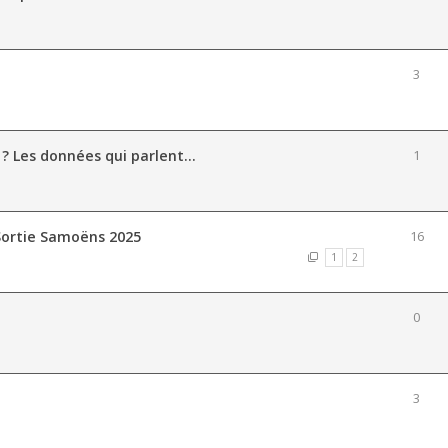
3
 ? Les données qui parlent...
1
Sortie Samoëns 2025
16
1
2
0
3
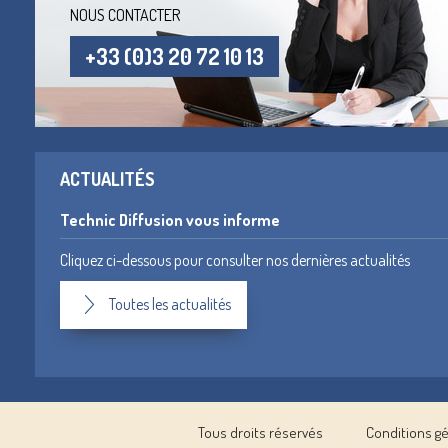
NOUS CONTACTER
+33 (0)3 20 72 10 13
ACTUALITÉS
Technic Diffusion vous informe
Cliquez ci-dessous pour consulter nos dernières actualités
Toutes les actualités
Tous droits réservés
Conditions g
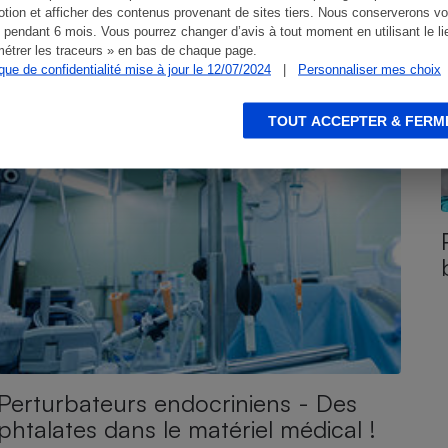
tion et afficher des contenus provenant de sites tiers. Nous conserverons vo
 pendant 6 mois. Vous pourrez changer d’avis à tout moment en utilisant le li
étrer les traceurs » en bas de chaque page.
ique de confidentialité mise à jour le 12/07/2024
|
Personnaliser mes choix
TOUT ACCEPTER & FERM
Perturbateurs endocriniens - Des
phtalates dans le matériel médical !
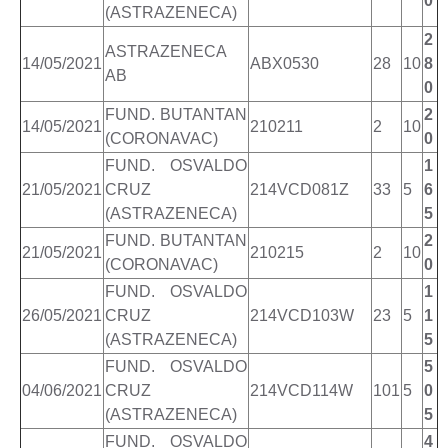
0
(ASTRAZENECA)
2
ASTRAZENECA
14/05/2021
ABX0530
28
10
8
AB
0
FUND. BUTANTAN
2
14/05/2021
210211
2
10
(CORONAVAC)
0
FUND. OSVALDO
1
21/05/2021
CRUZ
214VCD081Z
33
5
6
(ASTRAZENECA)
5
FUND. BUTANTAN
2
21/05/2021
210215
2
10
(CORONAVAC)
0
FUND. OSVALDO
1
26/05/2021
CRUZ
214VCD103W
23
5
1
(ASTRAZENECA)
5
FUND. OSVALDO
5
04/06/2021
CRUZ
214VCD114W
101
5
0
(ASTRAZENECA)
5
FUND. OSVALDO
4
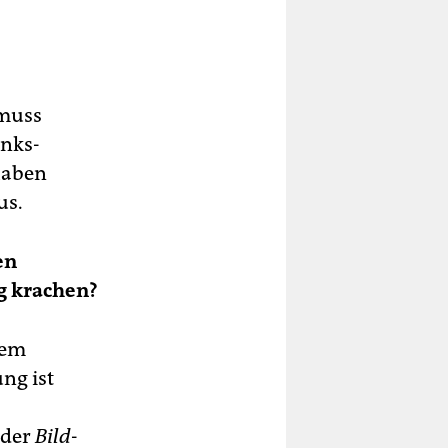
 muss
inks-
haben
us.
en
g krachen?
nem
ng ist
 der
Bild
-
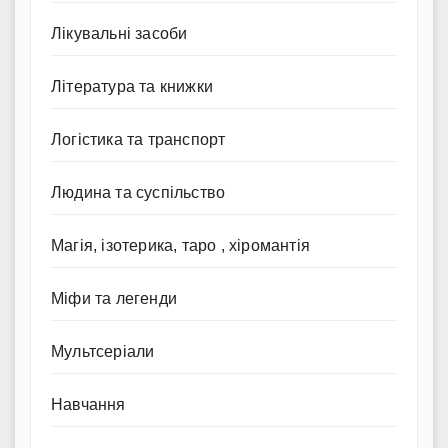
Лікувальні засоби
Література та книжки
Логістика та транспорт
Людина та суспільство
Магія, ізотерика, таро , хіромантія
Міфи та легенди
Мультсеріали
Навчання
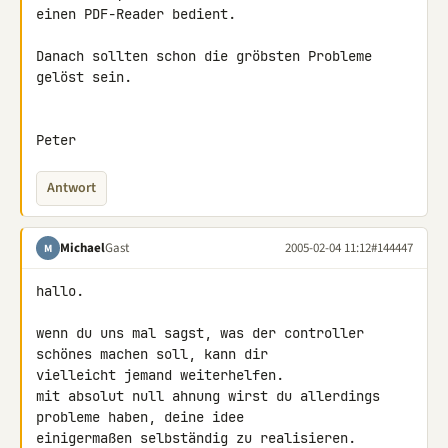
einen PDF-Reader bedient.

Danach sollten schon die gröbsten Probleme 
gelöst sein.

Peter
Antwort
Michael
Gast
2005-02-04 11:12
#144447
M
hallo.

wenn du uns mal sagst, was der controller 
schönes machen soll, kann dir

vielleicht jemand weiterhelfen.

mit absolut null ahnung wirst du allerdings 
probleme haben, deine idee

einigermaßen selbständig zu realisieren.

# THE TASK
Your copy should match the material above exactly, minus its pictures.

# ANSWER TO THIS TASK
3
 ? Les données qui parlent...
1
Sortie Samoëns 2025
16
1
2
0
3
NOUS CONTACTER
+33 (0)3 20 72 10 13
ACTUALITÉS
Technic Diffusion vous informe
Cliquez ci-dessous pour consulter nos dernières actualités
Toutes les actualités
Tous droits réservés
Conditions g
tion et afficher des contenus provenant de sites tiers. Nous conserverons vo
 pendant 6 mois. Vous pourrez changer d’avis à tout moment en utilisant le li
étrer les traceurs » en bas de chaque page.
ique de confidentialité mise à jour le 12/07/2024
|
Personnaliser mes choix
TOUT ACCEPTER & FERM
Perturbateurs endocriniens - Des
phtalates dans le matériel médical !
0
(ASTRAZENECA)
2
ASTRAZENECA
14/05/2021
ABX0530
28
10
8
AB
0
FUND. BUTANTAN
2
14/05/2021
210211
2
10
(CORONAVAC)
0
FUND. OSVALDO
1
21/05/2021
CRUZ
214VCD081Z
33
5
6
(ASTRAZENECA)
5
FUND. BUTANTAN
2
21/05/2021
210215
2
10
(CORONAVAC)
0
FUND. OSVALDO
1
26/05/2021
CRUZ
214VCD103W
23
5
1
(ASTRAZENECA)
5
FUND. OSVALDO
5
04/06/2021
CRUZ
214VCD114W
101
5
0
(ASTRAZENECA)
5
FUND. OSVALDO
4
 muss
inks-
haben
us.
en
g krachen?
nem
ng ist
 der
Bild
-
Лікувальні засоби
Література та книжки
Логістика та транспорт
Людина та суспільство
Магія, ізотерика, таро , хіромантія
Міфи та легенди
Мультсеріали
Навчання
einen PDF-Reader bedient.

Danach sollten schon die gröbsten Probleme 
gelöst sein.

Peter
Antwort
Michael
Gast
2005-02-04 11:12
#144447
M
hallo.

wenn du uns mal sagst, was der controller 
schönes machen soll, kann dir

vielleicht jemand weiterhelfen.

mit absolut null ahnung wirst du allerdings 
probleme haben, deine idee

einigermaßen selbständig zu realisieren.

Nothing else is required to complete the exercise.